Work instruction
Of the records that follow, copy only the lines from the line containing "листы неплохо устроились" to the line containing "ить там свой", both included, exactly as written.

*** Opening of Supplied data ***

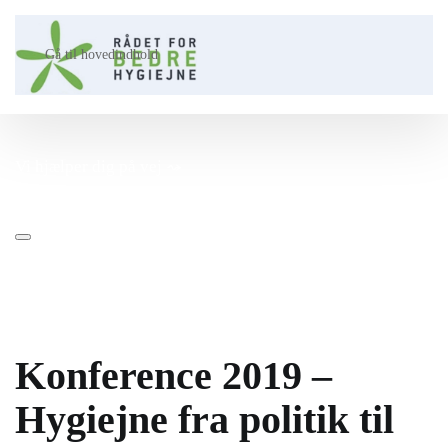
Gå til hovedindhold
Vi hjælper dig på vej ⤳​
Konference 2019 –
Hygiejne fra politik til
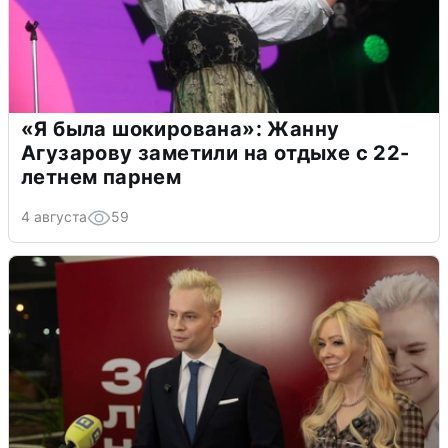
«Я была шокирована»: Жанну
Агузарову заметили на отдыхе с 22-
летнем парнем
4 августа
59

*** Close of Supplied data ***
*** Opening of Supplied data ***

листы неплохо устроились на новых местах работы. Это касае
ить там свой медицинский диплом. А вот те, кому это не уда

*** Close of Supplied data ***

Solution to the exercise
листы неплохо устроились на новых местах работы. Это касае
ить там свой медицинский диплом. А вот те, кому это не уда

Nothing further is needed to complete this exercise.